**Aim of the task:**
Print the whole listing again exactly, keeping no pictures in it.

**Extracted records:**
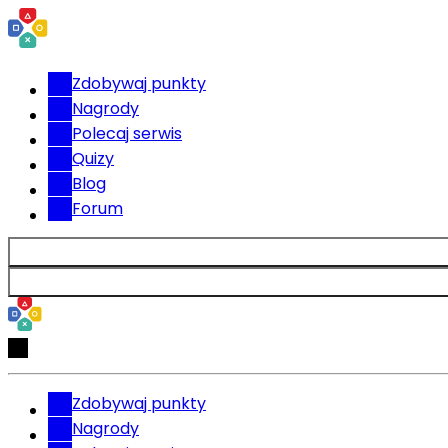
Zdobywaj punkty
Nagrody
Polecaj serwis
Quizy
Blog
Forum
Zdobywaj punkty
Nagrody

**Response to this exercise:**
Zdobywaj punkty
Nagrody
Polecaj serwis
Quizy
Blog
Forum
Zdobywaj punkty
Nagrody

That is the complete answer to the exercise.